According to the excellent liner notes, Straesser favored chamber music and that is what we get on this recital by the outstanding Berolina Ensemble who specialize in bringing lesser known works into circulation. What will catch many a listener’s attention about this recording is that it features a longish Clarinet quintet. One immediately ponders the possibility of a piece inspired by that sublime masterpiece, the Brahms opus 115 quintet, for this writer perhaps the crowning chamber work of the 19th century. The liner notes encourage this hope by heralding Sraesser as a composer explicitly working in the “way of Brahms”.
Not surprisingly the piece does not withstand such a comparison and what piece would? Yet it is very good on its own more modest terms. It rolls along with a great sense of purpose and clarity of structure. It contains many fine melodies and the instruments are well voiced And it is not every day that we require weightiness and autumnal melancholy that mark the opus 115 masterpiece of his predecessor. Sometimes we are just as good with Dvorak in one of his lighter moods-and that is what we have here. Composed during the Great War it doesn’t convey a heavily freighted sense of gloom or angst; Instead, as the liner notes suggest, it offers a sense of comfort. The long largo insistently underscores consonance and resolution, at best recalling the pastoralism of an Elgar serenade. The clarinet does shine especially in the Alla Breve where it nicely converses with the first violin and then plunges into an animated ensemble full of charm.

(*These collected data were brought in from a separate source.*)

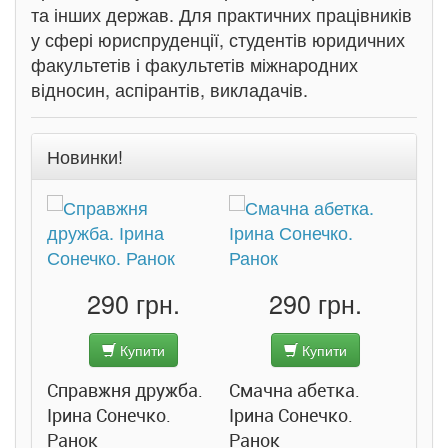
та інших держав. Для практичних працівників
у сфері юриспруденції, студентів юридичних
факультетів і факультетів міжнародних
відносин, аспірантів, викладачів.
Новинки!
290 грн.
290 грн.
Купити
Купити
Справжня дружба.
Смачна абетка.
Ірина Сонечко.
Ірина Сонечко.
Ранок
Ранок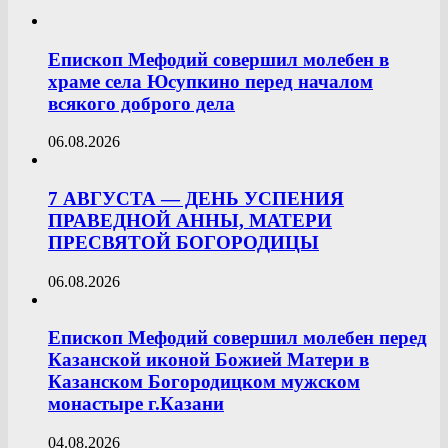
Епископ Мефодий совершил молебен в
храме села Юсупкино перед началом
всякого доброго дела
06.08.2026
7 АВГУСТА — ДЕНЬ УСПЕНИЯ
ПРАВЕДНОЙ АННЫ, МАТЕРИ
ПРЕСВЯТОЙ БОГОРОДИЦЫ
06.08.2026
Епископ Мефодий совершил молебен перед
Казанской иконой Божией Матери в
Казанском Богородицком мужском
монастыре г.Казани
04.08.2026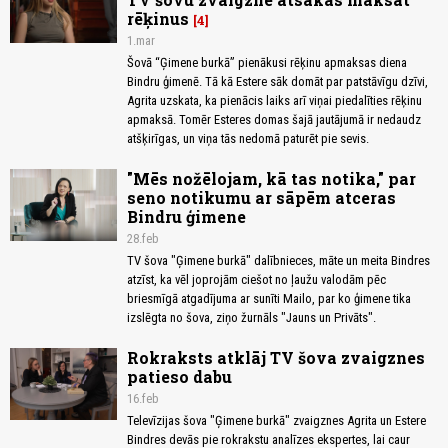
rēķinus
4
1.mar
Šovā “Ģimene burkā” pienākusi rēķinu apmaksas diena
Bindru ģimenē. Tā kā Estere sāk domāt par patstāvīgu dzīvi,
Agrita uzskata, ka pienācis laiks arī viņai piedalīties rēķinu
apmaksā. Tomēr Esteres domas šajā jautājumā ir nedaudz
atšķirīgas, un viņa tās nedomā paturēt pie sevis.
"Mēs nožēlojam, kā tas notika," par
seno notikumu ar sāpēm atceras
Bindru ģimene
28.feb
TV šova "Ģimene burkā" dalībnieces, māte un meita Bindres
atzīst, ka vēl joprojām ciešot no ļaužu valodām pēc
briesmīgā atgadījuma ar sunīti Mailo, par ko ģimene tika
izslēgta no šova, ziņo žurnāls "Jauns un Privāts".
Rokraksts atklāj TV šova zvaigznes
patieso dabu
16.feb
Televīzijas šova "Ģimene burkā" zvaigznes Agrita un Estere
Bindres devās pie rokrakstu analīzes ekspertes, lai caur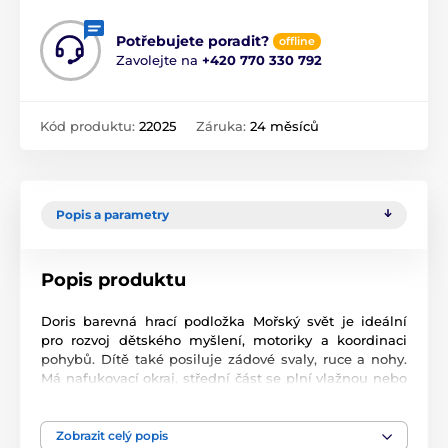
Potřebujete poradit?
offline
Zavolejte na
+420 770 330 792
Kód produktu:
22025
Záruka:
24 měsíců
Popis a parametry
Popis produktu
Doris barevná hrací podložka Mořský svět je ideální
pro rozvoj dětského myšlení, motoriky a koordinaci
pohybů. Dítě také posiluje zádové svaly, ruce a nohy.
Má nafukovací okraj, střední část se plní vlažnou nebo
teplou vodou. Uvnitř je umístěno šest zvířátek, která se
při hře pohybují. Po ukončení hry se voda vypustí a
podložka je tak nezabere téměř žádné místo.
Zobrazit celý popis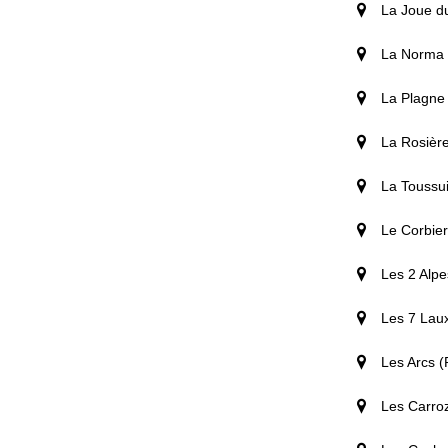
La Joue d
La Norma (
La Plagne 
La Rosièr
La Toussui
Le Corbier
Les 2 Alpe
Les 7 Laux
Les Arcs (
Les Carro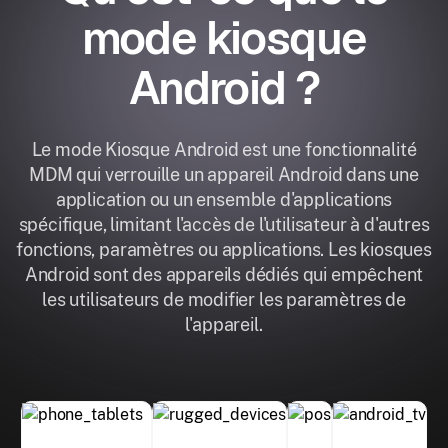
mode kiosque
Android ?
Le mode Kiosque Android est une fonctionnalité
MDM qui verrouille un appareil Android dans une
application ou un ensemble d'applications
spécifique, limitant l'accès de l'utilisateur à d'autres
fonctions, paramètres ou applications. Les kiosques
Android sont des appareils dédiés qui empêchent
les utilisateurs de modifier les paramètres de
l'appareil.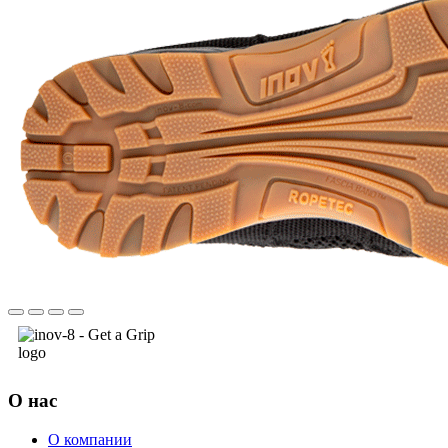
О нас
О компании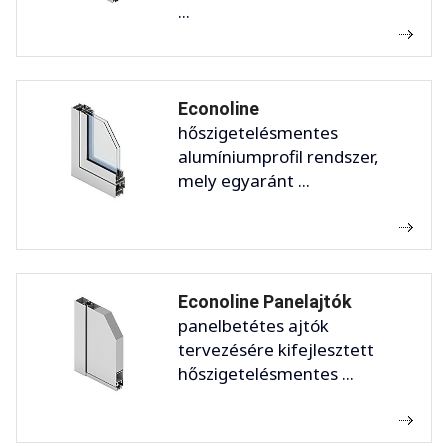
...
Econoline
hőszigetelésmentes
alumíniumprofil rendszer,
mely egyaránt ...
Econoline Panelajtók
panelbetétes ajtók
tervezésére kifejlesztett
hőszigetelésmentes ...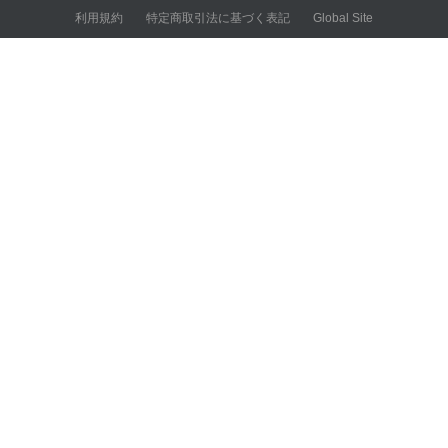
秋のお彼岸
スポーツアロマ
ESTEBAN
利用規約
特定商取引法に基づく表記
Global Site
喪中見舞い
昼と夜のアロマ習慣
nk pure
お墓参りにでかけよう！
アロマでエチケット
KODU
ご先祖様に喜びのご挨拶
バスタイムでボディケア
デトックス＆美肌作りの
マッサージオイル
花粉にアロマリフレッシュ
春の香り図鑑
母の日ギフト
父の日ギフト
梅雨のアロマ
香涼み
夏のアロマ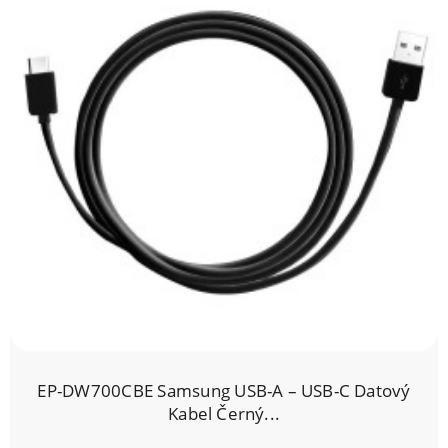
EP-DW700CBE Samsung USB-A – USB-C Datový
Kabel Černý...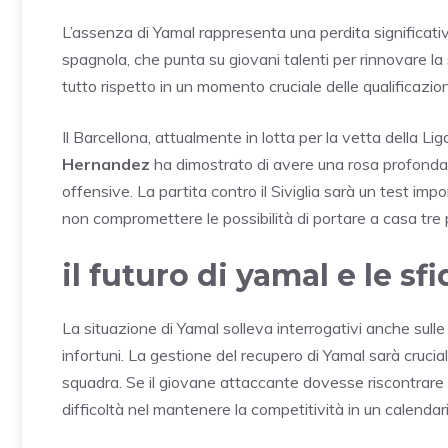
L’assenza di Yamal rappresenta una perdita significati
spagnola, che punta su giovani talenti per rinnovare la
tutto rispetto in un momento cruciale delle qualificazion
Il Barcellona, attualmente in lotta per la vetta della L
Hernandez
ha dimostrato di avere una rosa profonda
offensive. La partita contro il Siviglia sarà un test imp
non compromettere le possibilità di portare a casa tre 
il futuro di yamal e le sf
La situazione di Yamal solleva interrogativi anche sulle c
infortuni. La gestione del recupero di Yamal sarà crucia
squadra. Se il giovane attaccante dovesse riscontrare ult
difficoltà nel mantenere la competitività in un calendario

The Sonata op. 58 for clarinet and piano vaults us ahead to the last years of this composer’s life. The mood is rather different here. There is a freer sense of agitation and not everything is nicely resolved. There is a long first movement that is full of melodic business. But the two andantes in the middle are stronger stuff, much is communicated and there are vivid moments of melodic inspiration Expertly supported by pianist Vilelr Valbonesi, the clarinet is eloquent across a range of temperaments. At times, the music seems to involve the instruments in an intimate sort of inquiry. But then just as quickly just bubbles forward in Rossini like melodic happiness.
The last piece, the wind quintet, is the most conventional of all. The atmosphere is one contained jollity. Perhaps a Sunday celebration for the mayor’s birthday party. The clarinetist has most capable peers and the engineer has a sure hand with separating the woodwinds on the soundstage. It was written in 1903, the year that Henry Ford launched the model T car. (the Rolls Royce would follow in 1904). If we associate that innovation with the advent of Modernism and its host of inventions and accelerations, we might also remind ourselves that this was also the Age of the Bicycle more generally.In terms of style and audience this work and the composer more generally might be the musical equivalent of the bicycle. Rooted in the innovations of an earlier period, consonant to listeners tonal expectations, but also clever and imbued with healthy athleticism. Nevertheless, in the end this work will not exactly threaten the position of Ravel, Stravinsky and Prokofiev as the leading composers of the first three decades of the 20th century..
Ewald Straesser
Ravel, Stravinsky, Scriabin etc.
Still it is entirely rewarding to discover a fine relatively forgotten composer who wrote in the long Autumn of Romanticism and revisited two forms we associate with Brahms and left us a Wind Quintet worthy of the best garden party in any century. It will not be necessary for any other ensemble to record these works as it would be impossible to see how the sonics of performances could be improved upon. However, these pieces may make one curious about this composer’s other chamber music.